Outre sa participation active ce mardi 8 novembre au lancement de l’initiative des marchés africains du carbone (African Carbon Markets Initiative) et son entretien avec la délégation Togolaise, M. Folli Bazi Katari a également échangé avec le Groupe d’Expertise France.
Cet échange a porté notamment sur la coordination des positions des pays d’Afrique de l’Ouest dans le cadre de la COP27. L’échange a été également l’occasion pour la délégation d’Expertise France, de réitérer son engagement à accompagner le Togo dans la mise en œuvre de trajectoires de développement sobres en carbone, résilientes au climat et plus ambitieuses.
« Nous sommes assez satisfaits de cet échange. Il fait montre de la volonté du gouvernement Togolais au travers du ministère de l’environnement et des ressources forestières, d’avancer sur l’ambition de reboiser 1 milliard d’arbres d’ici 2030. Une volonté pas des moindres, qui vient inscrire le Togo dans le marché du carbone au niveau africain, pour faire vivre les engagements en matière de climat et de financement climat. », a affirmé Jérémie Pellet, chef exécutif d’Expertise France Groupe AFD à Vert-Togo.
Aussi a-t-il félicité le ministre de l’environnement pour sa coopération par rapport à l’élaboration de la stratégie régionale commune pour le climat. Cette dernière contribue à renforcer la résilience de la région face aux impacts des changements climatiques, notamment à travers le soutien à la mise en œuvre des engagements pris par ses Etats membres au titre de l’Accord de Paris.
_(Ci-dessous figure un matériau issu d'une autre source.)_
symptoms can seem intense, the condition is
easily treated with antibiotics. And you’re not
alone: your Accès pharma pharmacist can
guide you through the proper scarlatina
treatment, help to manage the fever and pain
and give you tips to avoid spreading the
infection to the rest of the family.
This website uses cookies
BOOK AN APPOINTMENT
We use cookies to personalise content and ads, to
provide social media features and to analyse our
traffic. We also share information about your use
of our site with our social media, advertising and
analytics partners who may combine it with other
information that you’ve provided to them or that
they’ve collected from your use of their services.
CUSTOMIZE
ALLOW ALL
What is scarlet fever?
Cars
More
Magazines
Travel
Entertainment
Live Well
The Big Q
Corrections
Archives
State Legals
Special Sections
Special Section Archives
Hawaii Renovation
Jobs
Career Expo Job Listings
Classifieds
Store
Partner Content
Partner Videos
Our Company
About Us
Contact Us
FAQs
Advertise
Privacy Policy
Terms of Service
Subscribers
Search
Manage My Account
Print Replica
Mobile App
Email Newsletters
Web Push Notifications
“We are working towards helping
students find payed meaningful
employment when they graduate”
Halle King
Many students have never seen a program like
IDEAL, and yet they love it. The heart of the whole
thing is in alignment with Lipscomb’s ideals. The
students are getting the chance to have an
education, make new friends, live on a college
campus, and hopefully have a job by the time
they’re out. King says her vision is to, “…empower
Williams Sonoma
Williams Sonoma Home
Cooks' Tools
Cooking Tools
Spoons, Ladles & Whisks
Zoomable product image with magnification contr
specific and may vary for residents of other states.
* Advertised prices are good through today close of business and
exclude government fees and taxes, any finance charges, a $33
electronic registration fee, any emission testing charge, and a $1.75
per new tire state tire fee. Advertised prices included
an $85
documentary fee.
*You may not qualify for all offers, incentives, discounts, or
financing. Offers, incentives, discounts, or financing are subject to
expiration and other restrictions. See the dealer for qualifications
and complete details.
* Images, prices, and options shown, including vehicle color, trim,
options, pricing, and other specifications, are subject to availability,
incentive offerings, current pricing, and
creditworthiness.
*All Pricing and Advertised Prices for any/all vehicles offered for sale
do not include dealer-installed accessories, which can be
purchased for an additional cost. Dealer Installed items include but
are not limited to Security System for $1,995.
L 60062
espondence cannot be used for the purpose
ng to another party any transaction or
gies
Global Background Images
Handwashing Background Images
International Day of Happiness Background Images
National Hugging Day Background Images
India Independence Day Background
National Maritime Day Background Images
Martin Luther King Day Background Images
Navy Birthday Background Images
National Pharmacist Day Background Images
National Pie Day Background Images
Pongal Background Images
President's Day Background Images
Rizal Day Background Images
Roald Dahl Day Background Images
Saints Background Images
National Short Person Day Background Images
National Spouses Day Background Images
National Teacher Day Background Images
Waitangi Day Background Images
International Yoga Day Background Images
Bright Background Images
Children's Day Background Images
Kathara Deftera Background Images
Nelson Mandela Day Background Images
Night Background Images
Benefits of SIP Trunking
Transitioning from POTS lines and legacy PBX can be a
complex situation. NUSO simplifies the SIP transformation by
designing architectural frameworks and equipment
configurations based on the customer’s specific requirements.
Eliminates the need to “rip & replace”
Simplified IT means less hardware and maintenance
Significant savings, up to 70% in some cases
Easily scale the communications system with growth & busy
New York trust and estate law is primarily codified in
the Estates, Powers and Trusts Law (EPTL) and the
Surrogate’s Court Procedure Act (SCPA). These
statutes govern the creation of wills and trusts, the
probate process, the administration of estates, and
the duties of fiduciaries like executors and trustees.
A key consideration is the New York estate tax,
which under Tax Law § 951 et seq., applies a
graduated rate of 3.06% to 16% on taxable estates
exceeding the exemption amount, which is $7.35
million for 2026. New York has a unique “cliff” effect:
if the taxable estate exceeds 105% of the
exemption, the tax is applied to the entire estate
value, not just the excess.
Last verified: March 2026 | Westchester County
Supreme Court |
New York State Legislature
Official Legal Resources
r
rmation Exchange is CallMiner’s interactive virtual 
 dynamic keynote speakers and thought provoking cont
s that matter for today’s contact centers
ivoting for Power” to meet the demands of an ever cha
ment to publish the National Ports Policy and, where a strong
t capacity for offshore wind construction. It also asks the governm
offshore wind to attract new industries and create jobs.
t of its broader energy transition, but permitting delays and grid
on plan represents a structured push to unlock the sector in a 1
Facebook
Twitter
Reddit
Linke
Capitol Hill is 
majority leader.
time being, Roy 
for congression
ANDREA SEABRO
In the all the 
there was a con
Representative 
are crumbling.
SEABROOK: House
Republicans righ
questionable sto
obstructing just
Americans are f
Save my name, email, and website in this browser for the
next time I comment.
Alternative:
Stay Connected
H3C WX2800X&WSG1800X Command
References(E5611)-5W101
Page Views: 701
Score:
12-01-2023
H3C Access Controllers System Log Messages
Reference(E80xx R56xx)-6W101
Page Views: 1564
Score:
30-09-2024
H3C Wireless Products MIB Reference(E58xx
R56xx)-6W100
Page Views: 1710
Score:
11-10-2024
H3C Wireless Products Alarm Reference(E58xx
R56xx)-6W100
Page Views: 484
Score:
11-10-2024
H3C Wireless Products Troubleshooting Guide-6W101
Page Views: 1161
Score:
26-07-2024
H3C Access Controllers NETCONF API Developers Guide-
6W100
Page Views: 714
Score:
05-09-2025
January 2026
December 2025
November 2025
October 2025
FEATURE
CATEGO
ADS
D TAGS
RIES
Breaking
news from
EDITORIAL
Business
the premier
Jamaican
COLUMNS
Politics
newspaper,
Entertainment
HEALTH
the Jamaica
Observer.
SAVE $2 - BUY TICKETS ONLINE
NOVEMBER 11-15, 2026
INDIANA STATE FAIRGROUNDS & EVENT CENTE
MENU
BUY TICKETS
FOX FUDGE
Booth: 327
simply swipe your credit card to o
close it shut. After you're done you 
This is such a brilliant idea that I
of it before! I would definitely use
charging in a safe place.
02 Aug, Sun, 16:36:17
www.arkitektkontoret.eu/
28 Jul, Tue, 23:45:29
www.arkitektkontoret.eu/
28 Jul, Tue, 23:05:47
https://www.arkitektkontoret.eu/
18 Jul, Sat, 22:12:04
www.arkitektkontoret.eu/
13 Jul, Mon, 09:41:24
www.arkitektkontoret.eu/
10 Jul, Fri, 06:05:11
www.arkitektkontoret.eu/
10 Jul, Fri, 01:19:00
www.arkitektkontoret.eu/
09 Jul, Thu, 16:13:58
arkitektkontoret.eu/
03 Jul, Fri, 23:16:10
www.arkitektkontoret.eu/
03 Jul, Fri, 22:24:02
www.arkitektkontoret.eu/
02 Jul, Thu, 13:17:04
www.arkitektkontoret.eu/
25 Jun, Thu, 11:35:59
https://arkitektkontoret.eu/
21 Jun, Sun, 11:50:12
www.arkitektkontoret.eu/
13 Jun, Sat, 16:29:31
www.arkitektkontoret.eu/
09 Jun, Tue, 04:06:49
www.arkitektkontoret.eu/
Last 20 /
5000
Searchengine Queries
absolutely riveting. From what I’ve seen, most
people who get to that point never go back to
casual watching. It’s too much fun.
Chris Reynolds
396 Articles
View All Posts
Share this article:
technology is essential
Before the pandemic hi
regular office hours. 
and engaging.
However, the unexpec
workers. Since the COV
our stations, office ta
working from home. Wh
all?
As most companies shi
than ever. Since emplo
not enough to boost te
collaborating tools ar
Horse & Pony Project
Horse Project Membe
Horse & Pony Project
« Nous sommes assez contents d’appuyer les pays ouest africains comme le Togo. L’idée maintenant est de renforcer les capacités pour permettre au pays de valoriser ses ressources naturelles et de transformer les besoins de développement en projet climat. », a-t-il conclu.
Le ministre en charge de l’environnement a remercié Expertise France pour ses appuis de diverses formes en matière de lutte contre les changements climatiques, mais a demandé que l’expertise dans les négociations internationales au niveau du crédit carbone soit davantage renforcée.
« L’expertise qu’il faut au niveau de nos négociateurs doit être revue. Au niveau du crédit carbone, nous devons avoir une idée de l’évaluation de notre potentiel pour renforcer plus nos capacités en matière de facilitation de l’accès aux financements climat. », a affirmé le ministre.